▶ _ASSIGNMENT_: Each entry below is to be transcribed exactly; pictures are not copied.

▶ _RECORDS SUPPLIED_:
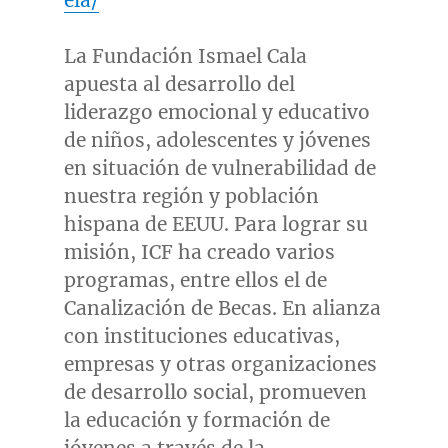
ela/
La Fundación
Ismael Cala
apuesta al desarrollo del
liderazgo emocional y educativo
de niños, adolescentes y jóvenes
en situación de vulnerabilidad de
nuestra región y población
hispana de EEUU. Para lograr su
misión, ICF ha creado varios
programas, entre ellos el de
Canalización de Becas. En alianza
con instituciones educativas,
empresas y otras organizaciones
de desarrollo social, promueven
la educación y formación de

▶ _ANSWER SECTION_:
ela/
La Fundación
Ismael Cala
apuesta al desarrollo del
liderazgo emocional y educativo
de niños, adolescentes y jóvenes
en situación de vulnerabilidad de
nuestra región y población
hispana de EEUU. Para lograr su
misión, ICF ha creado varios
programas, entre ellos el de
Canalización de Becas. En alianza
con instituciones educativas,
empresas y otras organizaciones
de desarrollo social, promueven
la educación y formación de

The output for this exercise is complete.